* **EXERCISE REQUIREMENTS**: This exercise calls for the records to be returned exactly, with images removed.

* **DATA SHOWN**:
::::::

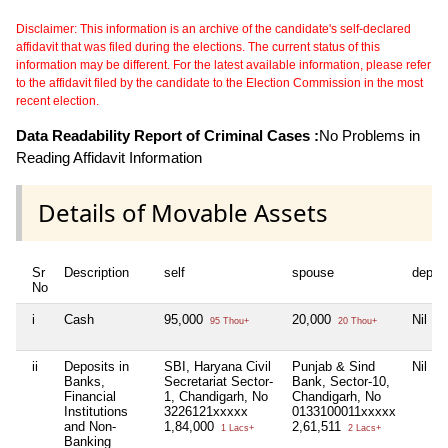
Disclaimer: This information is an archive of the candidate's self-declared
affidavit that was filed during the elections. The current status of this
information may be different. For the latest available information, please refer
to the affidavit filed by the candidate to the Election Commission in the most
recent election.
Data Readability Report of Criminal Cases :
No Problems in
Reading Affidavit Information
Details of Movable Assets
Sr
Description
self
spouse
depen
No
i
Cash
95,000
20,000
Nil
95 Thou+
20 Thou+
ii
Deposits in
SBI, Haryana Civil
Punjab & Sind
Nil
Banks,
Secretariat Sector-
Bank, Sector-10,
Financial
1, Chandigarh, No
Chandigarh, No
Institutions
3226121xxxxx
0133100011xxxxx
and Non-
1,84,000
2,61,511
1 Lacs+
2 Lacs+
Banking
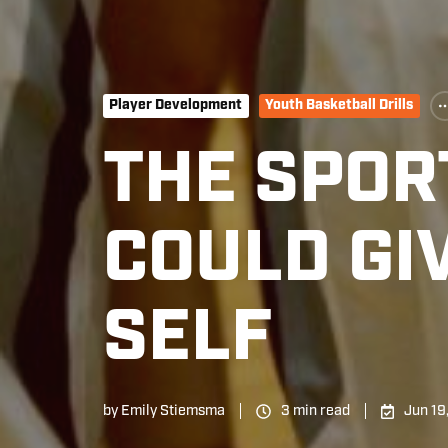
Player Development
Youth Basketball Drills
THE SPORT
COULD GI
SELF
by
Emily Stiemsma
3 min read
Jun 19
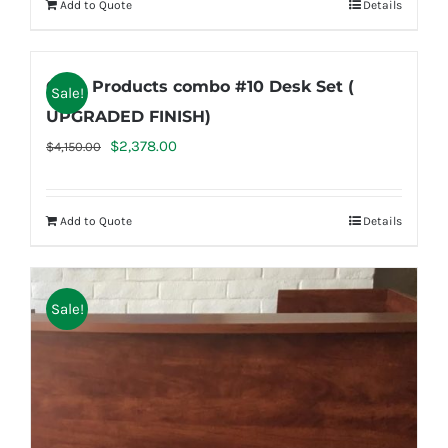
Add to Quote
Details
$686.50.
$539.95.
Case Products combo #10 Desk Set (
Sale!
UPGRADED FINISH)
Original
Current
$
2,378.00
$
4,150.00
price
price
was:
is:
Add to Quote
Details
$4,150.00.
$2,378.00.
Sale!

::::::

* **WRITTEN SOLUTION**:
Disclaimer: This information is an archive of the candidate's self-declared
affidavit that was filed during the elections. The current status of this
information may be different. For the latest available information, please refer
to the affidavit filed by the candidate to the Election Commission in the most
recent election.
Data Readability Report of Criminal Cases :
No Problems in
Reading Affidavit Information
Details of Movable Assets
Sr
Description
self
spouse
depen
No
i
Cash
95,000
20,000
Nil
95 Thou+
20 Thou+
ii
Deposits in
SBI, Haryana Civil
Punjab & Sind
Nil
Banks,
Secretariat Sector-
Bank, Sector-10,
Financial
1, Chandigarh, No
Chandigarh, No
Institutions
3226121xxxxx
0133100011xxxxx
and Non-
1,84,000
2,61,511
1 Lacs+
2 Lacs+
Banking
Player Development
Youth Basketball Drills
THE SPORT
COULD GI
SELF
by
Emily Stiemsma
3 min read
Jun 19
Add to Quote
Details
$686.50.
$539.95.
Case Products combo #10 Desk Set (
Sale!
UPGRADED FINISH)
Original
Current
$
2,378.00
$
4,150.00
price
price
was:
is:
Add to Quote
Details
$4,150.00.
$2,378.00.
Sale!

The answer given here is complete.